GENEL KURUL KONUŞMASI
Konu: 5 Mayıs Dünya Ebeler Günü'ne, 6 Mayıs 1972'de idam edilen Deniz Gezmiş, Hüseyin İnan ve Yusuf Aslan'ı saygıyla andığına, siyasetin yargıya müdahalesinin son bulmasını ve kuvvetler ayrılığı prensibine herkesin saygı göstermesini dilediğine ve Kilis'te yaşananlarla ilgili olarak Dışişleri Bakanından derhâl Türkiye Büyük Millet Meclisine bilgi vermesini talep ettiğine ilişkin açıklaması
Yasama Yılı:1
Birleşim:86
Tarih:05.05.2016

ENGİN ALTAY (İstanbul) - Teşekkür ederim Sayın Başkan.

Biz de Cumhuriyet Halk Partisi Türkiye Büyük Millet Meclisi Grubu olarak, bugün başlayan Ebeler Haftası münasebetiyle bütün ebelerimize saygılarımızı, onlara olan gönül ve vefa borcumuzu sunarak bundan sonraki yaşamlarında, iş ve meslek hayatlarında, özel hayatlarında sağlık, mutluluk, başarılar diliyoruz; kendilerine şükran duygularımızı ifade ediyoruz.

Sayın Başkan, yarın 6 Mayıs; 6 Mayıs 1972 tarihi, tıpkı 17 Eylül 1961 tarihi gibi, tıpkı 13 Aralık 1980 tarihi gibi Türkiye demokrasisinin kara günleri, lekeli günleri, ayıplı günleridir.

Yürütmenin yargıya müdahalesinin neticeleri olarak, 6 Mayıs günü, sadece ve sadece tam bağımsız bir Türkiye isteyen, hiç kimsenin burnunu dahi kanatmadıkları hâlde idam sehpasına götürülen Deniz Gezmiş'i, Yusuf Aslan'ı ve Hüseyin İnan'ı anıyoruz; anıları önünde saygıyla eğiliyoruz.

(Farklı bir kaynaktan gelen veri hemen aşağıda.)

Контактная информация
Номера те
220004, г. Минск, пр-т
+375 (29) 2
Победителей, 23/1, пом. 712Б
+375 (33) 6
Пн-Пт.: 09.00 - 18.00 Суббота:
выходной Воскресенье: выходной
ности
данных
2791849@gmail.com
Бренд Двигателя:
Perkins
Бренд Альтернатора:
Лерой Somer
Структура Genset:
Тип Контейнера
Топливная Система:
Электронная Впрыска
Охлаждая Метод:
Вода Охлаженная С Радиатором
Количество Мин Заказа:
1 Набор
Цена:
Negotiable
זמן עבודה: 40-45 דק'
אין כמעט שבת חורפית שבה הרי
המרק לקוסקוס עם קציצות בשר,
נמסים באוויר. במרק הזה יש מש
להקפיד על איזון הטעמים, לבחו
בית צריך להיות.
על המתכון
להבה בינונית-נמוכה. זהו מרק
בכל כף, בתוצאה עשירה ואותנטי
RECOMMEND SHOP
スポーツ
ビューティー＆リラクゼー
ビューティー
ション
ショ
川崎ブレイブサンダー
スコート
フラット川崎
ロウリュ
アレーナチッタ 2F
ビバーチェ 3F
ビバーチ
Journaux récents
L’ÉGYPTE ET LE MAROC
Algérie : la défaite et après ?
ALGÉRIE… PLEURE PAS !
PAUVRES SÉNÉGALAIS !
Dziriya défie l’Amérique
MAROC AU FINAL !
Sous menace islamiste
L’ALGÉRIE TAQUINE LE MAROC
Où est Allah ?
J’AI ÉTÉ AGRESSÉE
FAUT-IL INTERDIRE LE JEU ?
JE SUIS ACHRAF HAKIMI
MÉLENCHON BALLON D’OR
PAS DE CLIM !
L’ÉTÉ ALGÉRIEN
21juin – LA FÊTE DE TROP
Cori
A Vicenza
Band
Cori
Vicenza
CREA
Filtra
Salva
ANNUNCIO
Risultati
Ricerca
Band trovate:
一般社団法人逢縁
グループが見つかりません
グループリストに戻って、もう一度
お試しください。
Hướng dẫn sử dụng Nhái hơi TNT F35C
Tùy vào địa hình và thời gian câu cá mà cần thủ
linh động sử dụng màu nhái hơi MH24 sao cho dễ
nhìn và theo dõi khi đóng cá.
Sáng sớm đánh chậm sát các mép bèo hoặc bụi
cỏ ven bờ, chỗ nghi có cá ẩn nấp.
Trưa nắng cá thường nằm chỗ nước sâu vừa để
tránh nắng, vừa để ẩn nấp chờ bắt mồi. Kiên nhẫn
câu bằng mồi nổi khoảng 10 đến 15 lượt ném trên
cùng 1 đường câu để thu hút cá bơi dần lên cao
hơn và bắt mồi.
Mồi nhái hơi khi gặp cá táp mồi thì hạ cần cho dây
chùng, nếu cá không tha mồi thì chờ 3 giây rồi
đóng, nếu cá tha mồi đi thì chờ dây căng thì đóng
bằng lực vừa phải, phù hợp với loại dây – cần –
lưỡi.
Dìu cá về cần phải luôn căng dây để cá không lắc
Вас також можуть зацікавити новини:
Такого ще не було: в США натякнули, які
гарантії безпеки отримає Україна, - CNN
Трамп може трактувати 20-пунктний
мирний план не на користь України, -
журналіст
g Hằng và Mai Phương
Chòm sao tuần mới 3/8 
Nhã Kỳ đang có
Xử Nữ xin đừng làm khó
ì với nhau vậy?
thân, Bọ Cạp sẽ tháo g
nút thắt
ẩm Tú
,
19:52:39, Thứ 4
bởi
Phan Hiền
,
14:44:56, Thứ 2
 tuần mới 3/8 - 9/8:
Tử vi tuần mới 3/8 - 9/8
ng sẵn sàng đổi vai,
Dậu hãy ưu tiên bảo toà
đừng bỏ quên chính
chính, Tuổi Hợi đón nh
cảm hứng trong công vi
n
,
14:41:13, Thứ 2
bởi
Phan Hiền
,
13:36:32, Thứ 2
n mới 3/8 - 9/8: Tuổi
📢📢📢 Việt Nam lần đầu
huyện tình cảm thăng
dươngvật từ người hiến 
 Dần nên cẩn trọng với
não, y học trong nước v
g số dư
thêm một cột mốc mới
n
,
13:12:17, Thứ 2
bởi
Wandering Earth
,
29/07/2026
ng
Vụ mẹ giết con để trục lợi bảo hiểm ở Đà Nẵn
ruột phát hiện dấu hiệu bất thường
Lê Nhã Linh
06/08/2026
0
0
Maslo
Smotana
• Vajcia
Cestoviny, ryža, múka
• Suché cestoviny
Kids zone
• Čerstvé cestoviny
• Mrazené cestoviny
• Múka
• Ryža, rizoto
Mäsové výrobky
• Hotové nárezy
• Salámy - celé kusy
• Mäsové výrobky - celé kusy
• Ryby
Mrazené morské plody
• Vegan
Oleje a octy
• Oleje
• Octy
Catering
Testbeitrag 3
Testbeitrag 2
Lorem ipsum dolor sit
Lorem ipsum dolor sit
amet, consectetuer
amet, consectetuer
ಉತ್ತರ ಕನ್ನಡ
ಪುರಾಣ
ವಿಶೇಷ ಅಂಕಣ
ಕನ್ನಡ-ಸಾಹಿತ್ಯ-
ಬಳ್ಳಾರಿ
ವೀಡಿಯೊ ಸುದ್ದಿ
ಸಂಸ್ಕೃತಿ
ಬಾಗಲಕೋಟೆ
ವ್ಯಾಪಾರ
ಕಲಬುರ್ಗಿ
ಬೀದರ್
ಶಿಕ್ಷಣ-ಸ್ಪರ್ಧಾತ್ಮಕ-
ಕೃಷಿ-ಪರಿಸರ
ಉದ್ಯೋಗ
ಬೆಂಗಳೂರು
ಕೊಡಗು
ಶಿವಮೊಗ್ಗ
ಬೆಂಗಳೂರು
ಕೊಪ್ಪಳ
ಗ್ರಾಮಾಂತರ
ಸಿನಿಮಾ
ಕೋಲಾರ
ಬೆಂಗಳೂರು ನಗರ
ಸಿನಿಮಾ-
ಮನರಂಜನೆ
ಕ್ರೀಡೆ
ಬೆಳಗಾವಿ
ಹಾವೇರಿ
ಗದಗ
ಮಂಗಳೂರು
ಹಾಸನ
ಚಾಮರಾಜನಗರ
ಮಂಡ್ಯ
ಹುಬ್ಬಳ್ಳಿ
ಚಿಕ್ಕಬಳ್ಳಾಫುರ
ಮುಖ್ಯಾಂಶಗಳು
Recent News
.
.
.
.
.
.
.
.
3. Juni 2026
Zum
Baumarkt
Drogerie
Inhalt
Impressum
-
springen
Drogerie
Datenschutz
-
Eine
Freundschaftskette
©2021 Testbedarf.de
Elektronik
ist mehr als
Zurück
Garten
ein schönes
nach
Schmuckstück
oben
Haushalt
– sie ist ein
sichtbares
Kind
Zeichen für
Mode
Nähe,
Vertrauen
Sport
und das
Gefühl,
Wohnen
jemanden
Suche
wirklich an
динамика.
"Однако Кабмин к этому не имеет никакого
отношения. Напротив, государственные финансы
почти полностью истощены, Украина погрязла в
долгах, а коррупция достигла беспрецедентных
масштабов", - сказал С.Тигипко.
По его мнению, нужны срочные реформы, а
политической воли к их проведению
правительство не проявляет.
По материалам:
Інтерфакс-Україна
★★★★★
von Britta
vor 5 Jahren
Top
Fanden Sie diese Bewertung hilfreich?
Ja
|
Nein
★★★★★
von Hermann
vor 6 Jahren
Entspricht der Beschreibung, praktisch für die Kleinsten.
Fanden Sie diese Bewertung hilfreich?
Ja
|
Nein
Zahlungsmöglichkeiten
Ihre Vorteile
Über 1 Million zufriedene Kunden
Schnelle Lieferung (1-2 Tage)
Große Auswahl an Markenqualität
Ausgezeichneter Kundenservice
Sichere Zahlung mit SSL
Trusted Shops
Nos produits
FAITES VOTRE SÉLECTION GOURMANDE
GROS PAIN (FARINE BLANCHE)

Onlar sadece ve sadece bireyi özgür, devleti demokratik, toplumu örgütlü güzel bir Türkiye istediler; bunun bedelini canlarıyla ödediler. Gerek 27 Mayısta idam edilen Menderes ve arkadaşları gerek 6 Mayısta idam edilen Deniz Gezmiş ve arkadaşları gerek 12 Eylülde yaşı büyütülerek idam edilen Erdal Eren ve tüm bu siyasi idamların Türkiye'nin yıllar boyunca, gelecek yıllar boyunca büyük, en büyük ayıbı olacağının da altını bu vesileyle çizmek istiyorum.

(Mikrofon otomatik cihaz tarafından kapatıldı)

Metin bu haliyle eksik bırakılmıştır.